Which lines below fall between the one containing "リアルタイムに更新されるパスワードは" and the one containing "DIY Haltbarmachen"? Repeat them exactly, counting both of those lines, and add nothing else.

[Saved data entries]
------------------------

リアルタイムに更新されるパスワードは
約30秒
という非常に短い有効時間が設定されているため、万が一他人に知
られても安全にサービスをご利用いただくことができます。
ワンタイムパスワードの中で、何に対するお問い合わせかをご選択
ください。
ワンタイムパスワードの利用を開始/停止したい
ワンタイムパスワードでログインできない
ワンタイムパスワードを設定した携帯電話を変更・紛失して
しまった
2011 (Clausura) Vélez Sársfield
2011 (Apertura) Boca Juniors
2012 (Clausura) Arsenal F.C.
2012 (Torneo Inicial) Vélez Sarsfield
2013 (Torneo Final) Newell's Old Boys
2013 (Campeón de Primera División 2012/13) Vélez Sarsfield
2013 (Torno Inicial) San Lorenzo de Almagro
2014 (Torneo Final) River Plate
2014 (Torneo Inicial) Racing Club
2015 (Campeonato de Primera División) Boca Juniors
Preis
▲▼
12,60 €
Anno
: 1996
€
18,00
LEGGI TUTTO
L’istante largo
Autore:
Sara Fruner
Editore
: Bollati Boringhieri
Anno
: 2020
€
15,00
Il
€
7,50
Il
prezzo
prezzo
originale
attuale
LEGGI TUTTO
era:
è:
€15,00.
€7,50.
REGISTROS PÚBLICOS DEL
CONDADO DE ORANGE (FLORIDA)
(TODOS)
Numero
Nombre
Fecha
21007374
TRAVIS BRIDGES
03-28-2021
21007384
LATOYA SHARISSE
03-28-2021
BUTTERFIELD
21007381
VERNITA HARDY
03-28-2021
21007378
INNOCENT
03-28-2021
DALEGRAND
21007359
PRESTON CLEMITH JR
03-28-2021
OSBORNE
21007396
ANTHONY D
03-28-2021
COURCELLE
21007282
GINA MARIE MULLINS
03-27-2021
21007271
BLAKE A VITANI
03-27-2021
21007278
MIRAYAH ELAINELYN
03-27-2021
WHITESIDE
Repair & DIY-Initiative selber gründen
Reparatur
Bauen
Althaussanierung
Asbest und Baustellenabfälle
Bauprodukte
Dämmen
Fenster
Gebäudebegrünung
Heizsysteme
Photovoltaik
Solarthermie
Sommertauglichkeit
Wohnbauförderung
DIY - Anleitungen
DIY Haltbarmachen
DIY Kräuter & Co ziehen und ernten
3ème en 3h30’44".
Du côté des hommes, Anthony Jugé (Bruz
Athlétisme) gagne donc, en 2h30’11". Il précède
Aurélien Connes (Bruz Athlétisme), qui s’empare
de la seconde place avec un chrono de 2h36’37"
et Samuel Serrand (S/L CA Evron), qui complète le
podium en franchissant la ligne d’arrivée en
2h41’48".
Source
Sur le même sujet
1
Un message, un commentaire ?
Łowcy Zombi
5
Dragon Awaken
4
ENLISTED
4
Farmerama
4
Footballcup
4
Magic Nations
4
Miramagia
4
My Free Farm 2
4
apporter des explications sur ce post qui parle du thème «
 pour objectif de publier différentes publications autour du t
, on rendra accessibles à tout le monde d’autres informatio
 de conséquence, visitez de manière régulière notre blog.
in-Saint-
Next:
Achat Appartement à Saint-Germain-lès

------------------------

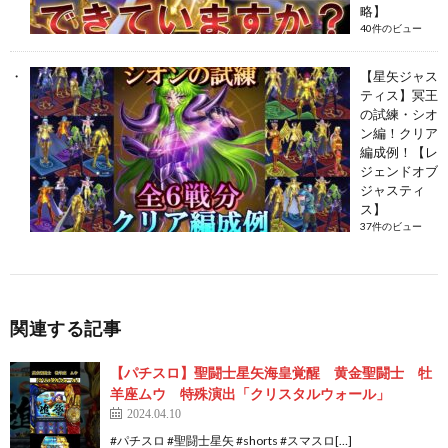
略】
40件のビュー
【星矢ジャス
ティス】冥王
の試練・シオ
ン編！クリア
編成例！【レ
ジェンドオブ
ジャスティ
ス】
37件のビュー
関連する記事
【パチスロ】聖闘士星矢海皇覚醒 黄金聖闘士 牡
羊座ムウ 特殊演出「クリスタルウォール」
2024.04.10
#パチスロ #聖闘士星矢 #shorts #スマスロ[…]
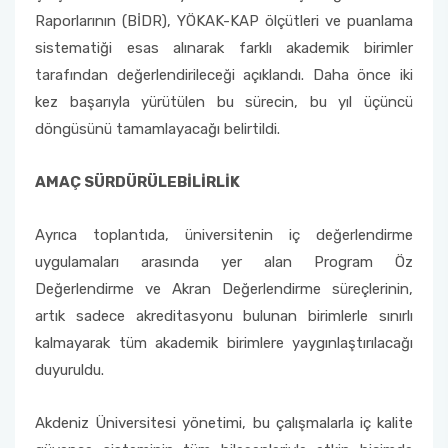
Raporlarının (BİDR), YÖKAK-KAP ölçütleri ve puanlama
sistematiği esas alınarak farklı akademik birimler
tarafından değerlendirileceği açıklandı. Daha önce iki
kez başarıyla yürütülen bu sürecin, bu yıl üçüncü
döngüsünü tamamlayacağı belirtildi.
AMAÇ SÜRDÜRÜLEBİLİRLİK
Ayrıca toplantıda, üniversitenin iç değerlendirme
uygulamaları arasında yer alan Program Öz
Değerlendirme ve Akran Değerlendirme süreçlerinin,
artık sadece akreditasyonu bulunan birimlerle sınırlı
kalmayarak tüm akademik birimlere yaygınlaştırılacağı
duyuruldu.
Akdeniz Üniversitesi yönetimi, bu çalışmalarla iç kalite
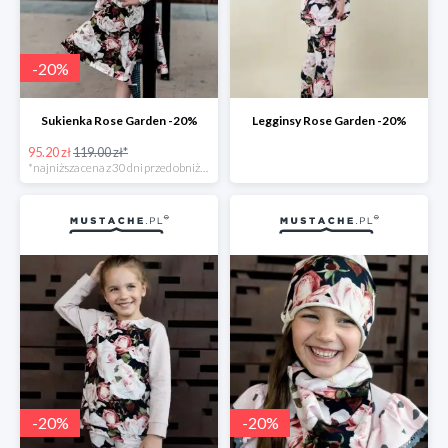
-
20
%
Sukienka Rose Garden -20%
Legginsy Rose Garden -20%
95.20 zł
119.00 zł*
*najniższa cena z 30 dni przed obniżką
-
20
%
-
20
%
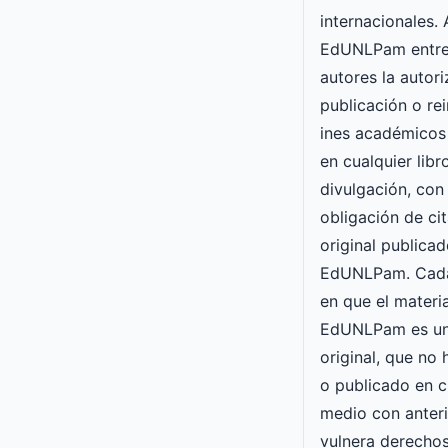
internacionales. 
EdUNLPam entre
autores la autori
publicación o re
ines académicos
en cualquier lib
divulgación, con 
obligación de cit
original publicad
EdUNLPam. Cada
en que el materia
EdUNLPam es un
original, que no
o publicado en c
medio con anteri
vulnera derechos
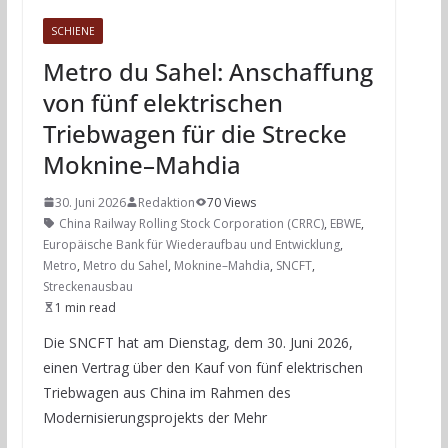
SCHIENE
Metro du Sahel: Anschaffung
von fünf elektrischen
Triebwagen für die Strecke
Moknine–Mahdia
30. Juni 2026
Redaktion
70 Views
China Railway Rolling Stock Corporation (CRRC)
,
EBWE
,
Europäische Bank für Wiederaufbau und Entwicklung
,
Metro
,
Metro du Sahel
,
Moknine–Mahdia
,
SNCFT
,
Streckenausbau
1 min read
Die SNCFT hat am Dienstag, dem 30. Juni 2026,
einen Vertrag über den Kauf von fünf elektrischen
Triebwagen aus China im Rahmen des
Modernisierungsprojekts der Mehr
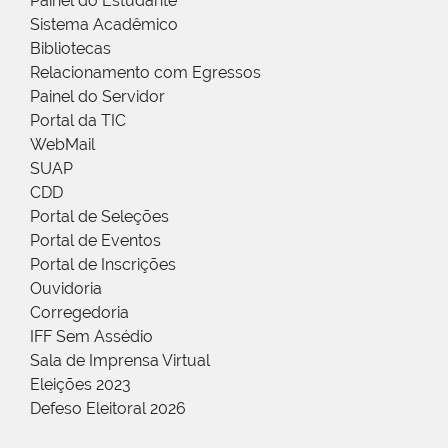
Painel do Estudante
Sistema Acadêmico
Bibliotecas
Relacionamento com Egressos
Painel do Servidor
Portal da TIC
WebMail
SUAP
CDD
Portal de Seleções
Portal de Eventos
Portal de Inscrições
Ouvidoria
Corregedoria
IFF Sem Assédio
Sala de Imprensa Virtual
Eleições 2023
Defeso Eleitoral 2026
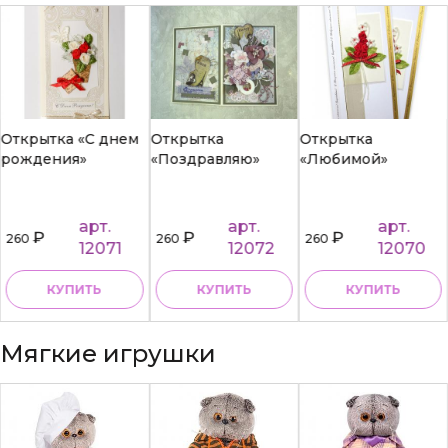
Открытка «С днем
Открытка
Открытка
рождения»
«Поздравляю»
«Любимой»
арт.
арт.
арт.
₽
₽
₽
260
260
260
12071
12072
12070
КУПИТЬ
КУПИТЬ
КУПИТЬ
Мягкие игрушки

------------------------

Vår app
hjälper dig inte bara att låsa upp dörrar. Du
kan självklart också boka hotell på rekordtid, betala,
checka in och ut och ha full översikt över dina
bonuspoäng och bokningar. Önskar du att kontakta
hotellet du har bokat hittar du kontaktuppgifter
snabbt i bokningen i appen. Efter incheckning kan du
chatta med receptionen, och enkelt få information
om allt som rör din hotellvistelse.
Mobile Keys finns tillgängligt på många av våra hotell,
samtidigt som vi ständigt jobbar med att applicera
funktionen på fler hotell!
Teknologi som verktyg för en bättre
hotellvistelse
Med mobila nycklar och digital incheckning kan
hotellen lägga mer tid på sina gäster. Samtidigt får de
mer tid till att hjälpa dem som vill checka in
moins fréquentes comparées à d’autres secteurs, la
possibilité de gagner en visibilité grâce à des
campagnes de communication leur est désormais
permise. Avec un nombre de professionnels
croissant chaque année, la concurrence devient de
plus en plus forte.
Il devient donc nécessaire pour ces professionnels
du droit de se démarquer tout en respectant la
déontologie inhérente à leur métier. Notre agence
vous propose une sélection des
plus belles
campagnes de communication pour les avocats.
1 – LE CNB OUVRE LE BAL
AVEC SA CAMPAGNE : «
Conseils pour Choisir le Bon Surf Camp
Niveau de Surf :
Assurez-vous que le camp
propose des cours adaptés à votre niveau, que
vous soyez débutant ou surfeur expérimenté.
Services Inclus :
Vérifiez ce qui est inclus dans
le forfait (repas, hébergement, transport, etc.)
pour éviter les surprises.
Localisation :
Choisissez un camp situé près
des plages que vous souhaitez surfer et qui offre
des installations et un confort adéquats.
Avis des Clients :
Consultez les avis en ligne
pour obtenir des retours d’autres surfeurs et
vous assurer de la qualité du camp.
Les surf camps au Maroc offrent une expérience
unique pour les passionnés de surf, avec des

------------------------

ANSWER TO THE PROBLEM
リアルタイムに更新されるパスワードは
約30秒
という非常に短い有効時間が設定されているため、万が一他人に知
られても安全にサービスをご利用いただくことができます。
ワンタイムパスワードの中で、何に対するお問い合わせかをご選択
ください。
ワンタイムパスワードの利用を開始/停止したい
ワンタイムパスワードでログインできない
ワンタイムパスワードを設定した携帯電話を変更・紛失して
しまった
2011 (Clausura) Vélez Sársfield
2011 (Apertura) Boca Juniors
2012 (Clausura) Arsenal F.C.
2012 (Torneo Inicial) Vélez Sarsfield
2013 (Torneo Final) Newell's Old Boys
2013 (Campeón de Primera División 2012/13) Vélez Sarsfield
2013 (Torno Inicial) San Lorenzo de Almagro
2014 (Torneo Final) River Plate
2014 (Torneo Inicial) Racing Club
2015 (Campeonato de Primera División) Boca Juniors
Preis
▲▼
12,60 €
Anno
: 1996
€
18,00
LEGGI TUTTO
L’istante largo
Autore:
Sara Fruner
Editore
: Bollati Boringhieri
Anno
: 2020
€
15,00
Il
€
7,50
Il
prezzo
prezzo
originale
attuale
LEGGI TUTTO
era:
è:
€15,00.
€7,50.
REGISTROS PÚBLICOS DEL
CONDADO DE ORANGE (FLORIDA)
(TODOS)
Numero
Nombre
Fecha
21007374
TRAVIS BRIDGES
03-28-2021
21007384
LATOYA SHARISSE
03-28-2021
BUTTERFIELD
21007381
VERNITA HARDY
03-28-2021
21007378
INNOCENT
03-28-2021
DALEGRAND
21007359
PRESTON CLEMITH JR
03-28-2021
OSBORNE
21007396
ANTHONY D
03-28-2021
COURCELLE
21007282
GINA MARIE MULLINS
03-27-2021
21007271
BLAKE A VITANI
03-27-2021
21007278
MIRAYAH ELAINELYN
03-27-2021
WHITESIDE
Repair & DIY-Initiative selber gründen
Reparatur
Bauen
Althaussanierung
Asbest und Baustellenabfälle
Bauprodukte
Dämmen
Fenster
Gebäudebegrünung
Heizsysteme
Photovoltaik
Solarthermie
Sommertauglichkeit
Wohnbauförderung
DIY - Anleitungen
DIY Haltbarmachen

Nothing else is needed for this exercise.